*** Given records ***

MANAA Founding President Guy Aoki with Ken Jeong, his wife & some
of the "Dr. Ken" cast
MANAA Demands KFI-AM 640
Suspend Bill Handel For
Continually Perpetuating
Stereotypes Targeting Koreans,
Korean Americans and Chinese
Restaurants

*** End of Given records ***
*** Given records ***

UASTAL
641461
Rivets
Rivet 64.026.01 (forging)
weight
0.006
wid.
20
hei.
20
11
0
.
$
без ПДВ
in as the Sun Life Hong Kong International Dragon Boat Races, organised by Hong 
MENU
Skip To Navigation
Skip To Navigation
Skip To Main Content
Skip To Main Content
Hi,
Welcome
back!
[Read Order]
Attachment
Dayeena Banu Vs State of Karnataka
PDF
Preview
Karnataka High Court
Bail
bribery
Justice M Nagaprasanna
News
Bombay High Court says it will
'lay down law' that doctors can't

*** End of Given records ***

### [Your assignment]
Go through the entries above and report every line in which the word "MANAA" appears.

### [Solved exercise]
MANAA Founding President Guy Aoki with Ken Jeong, his wife & some
MANAA Demands KFI-AM 640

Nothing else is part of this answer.